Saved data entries
BEGIN

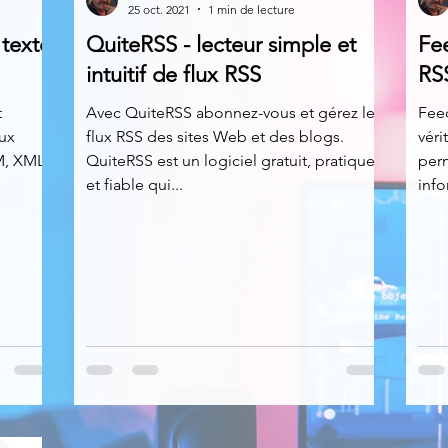
25 oct. 2021
1 min de lecture
 texte
QuiteRSS - lecteur simple et
Fe
News
Nirsoft
Occupation disque
intuitif de flux RSS
RS
t
Avec QuiteRSS abonnez-vous et gérez les
Feed
aux
flux RSS des sites Web et des blogs.
véri
Réseaux sociaux
Sécurité
Services en ligne
, XML,
QuiteRSS est un logiciel gratuit, pratique
perm
et fiable qui...
info
s recherchés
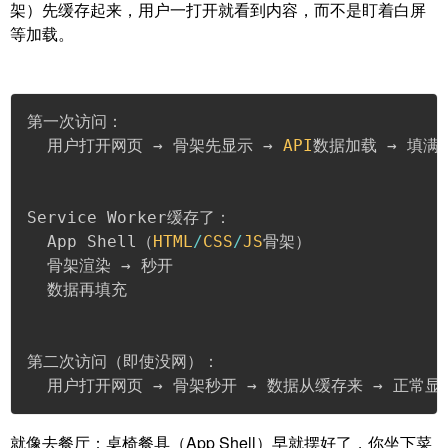
架）先缓存起来，用户一打开就看到内容，而不是盯着白屏
等加载。
第一次访问：

  用户打开网页 → 骨架先显示 → 
API
数据加载 → 填满骨
Service Worker缓存了：

  App Shell（
HTML
/
CSS
/
JS
骨架）

  骨架渲染 → 秒开

  数据再填充

第二次访问（即使没网）：

  用户打开网页 → 骨架秒开 → 数据从缓存来 → 正常显
就像去餐厅：桌椅餐具（App Shell）早就摆好了，你坐下菜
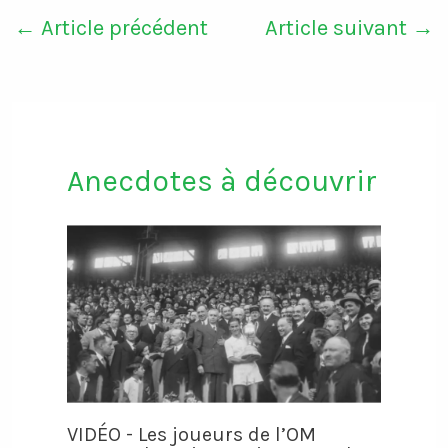
←
Article précédent
Article suivant
→
Anecdotes à découvrir
VIDÉO - Les joueurs de l’OM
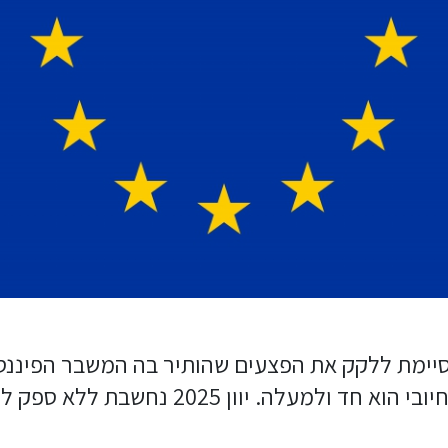
סיימת ללקק את הפצעים שהותיר בה המשבר הפיננסי 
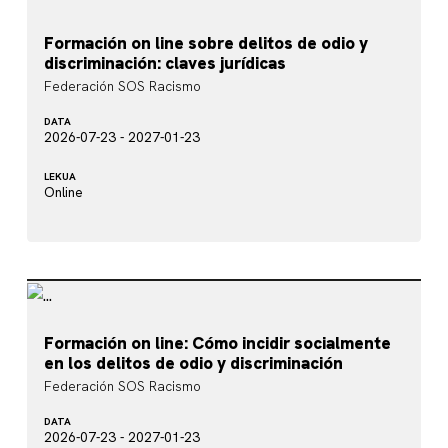
Formación on line sobre delitos de odio y
discriminación: claves jurídicas
Federación SOS Racismo
DATA
2026-07-23 - 2027-01-23
LEKUA
Online
Formación on line: Cómo incidir socialmente
en los delitos de odio y discriminación
Federación SOS Racismo
DATA
2026-07-23 - 2027-01-23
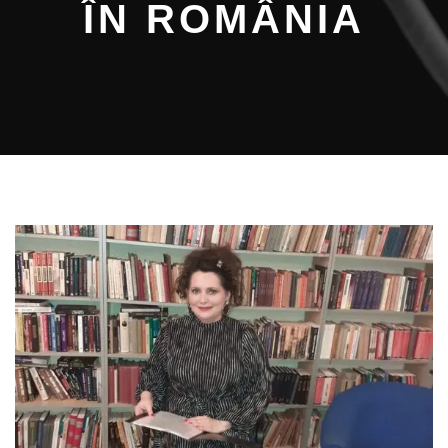
ÎN ROMÂNIA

END

* Exercise *
Return every record exactly, leaving out the pictures.

* Answer space *
25 oct. 2021
1 min de lecture
 texte
QuiteRSS - lecteur simple et
Fe
News
Nirsoft
Occupation disque
intuitif de flux RSS
RS
t
Avec QuiteRSS abonnez-vous et gérez les
Feed
aux
flux RSS des sites Web et des blogs.
véri
Réseaux sociaux
Sécurité
Services en ligne
, XML,
QuiteRSS est un logiciel gratuit, pratique
perm
et fiable qui...
info
s recherchés
架）先缓存起来，用户一打开就看到内容，而不是盯着白屏
等加载。
第一次访问：

  用户打开网页 → 骨架先显示 → 
API
数据加载 → 填满骨
Service Worker缓存了：

  App Shell（
HTML
/
CSS
/
JS
骨架）

  骨架渲染 → 秒开

  数据再填充

第二次访问（即使没网）：

  用户打开网页 → 骨架秒开 → 数据从缓存来 → 正常显
就像去餐厅：桌椅餐具（App Shell）早就摆好了，你坐下菜
←
Article précédent
Article suivant
→
Anecdotes à découvrir
VIDÉO - Les joueurs de l’OM
סיימת ללקק את הפצעים שהותיר בה המשבר הפיננסי 
Formación on line sobre delitos de odio y
discriminación: claves jurídicas
Federación SOS Racismo
DATA
2026-07-23 - 2027-01-23
LEKUA
Online
Formación on line: Cómo incidir socialmente
en los delitos de odio y discriminación
Federación SOS Racismo
DATA
2026-07-23 - 2027-01-23
ÎN ROMÂNIA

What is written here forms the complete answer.